O diretor da Assosíndicos diz que complicações causadas pelo uso dos espaços de lazer não se resumem à cobrança de taxas extras. “Em condomínios com uma quantidade grande de pessoas, há sempre uma festa.
Então, a sujeira aumenta, há muita gente zanzando pelo condomínio”, afirma Sgroglia.
Comodidade. Berthe alega que a cobrança das taxas também está atrelada à questão da comodidade de usar um espaço próximo de casa com a privacidade de não ser compartilhado. “O condomínio cobra sempre pelo uso de um espaço que o morador está ocupando e não necessariamente quer que outros vizinhos entrem.”
“Os espaços são destinados a utilização de todos, é princípio da convenção condominial que o condômino não pode exclua o direito de uso de outro e isso também é levado em consideração na cobrança”, diz .
De acordo com o dirigente da Assosíndicos, poucos são os condomínios que cobram o valor real d os espaços. “Por exemplo, se alguém fosse alugar um buffet fora, só o salão seria uma fortuna”, afirma Sgroglia.
Ele condena a prática de algumas construtoras de venderem apartamentos em conjuntos com várias áreas de lazer como se o uso não implicasse em cobranças extras.
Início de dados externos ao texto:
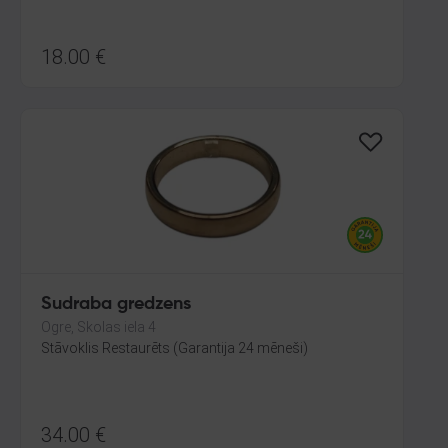
18.00
€
Sudraba gredzens
Ogre, Skolas iela 4
Stāvoklis Restaurēts (Garantija 24 mēneši)
34.00
€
Inadimplentes. O uso da área para quem está em dívida com o condomínio é tema polêmico. O vice-presidente de Administração Imobiliária e Condomínios do Sindicato da Habitação (Secovi-SP), Hubert Gebara, diz que o entendimento da entidade é de que o acesso não deveria ser cerceado a ninguém. “Alguns tentam proibir pela convenção ou pelo regulamento interno, mas esse tipo de pressão não é correto.”
O advogado especialista em direito condominial Jaques Bushatsky diz que o condômino terá de pagar a dívida de uma forma ou de outra. “Em algum momento ele vai pagar a despesa de condomínio, seja de boa vontade, seja por meio de ação judicial, ou até perdendo a unidade. Por isso, aos olhos do direito, seria uma situação injusta.”
A solução que os condomínios estão adotando é prever, em convenções, que o condômino inadimplente não possa utilizar os espaços. “É muito aceito socialmente sem grandes questionamentos”, diz Elias Filho, da Aabic. Apesar disso, é comum que ações judiciais deem razão ao condômino impedido.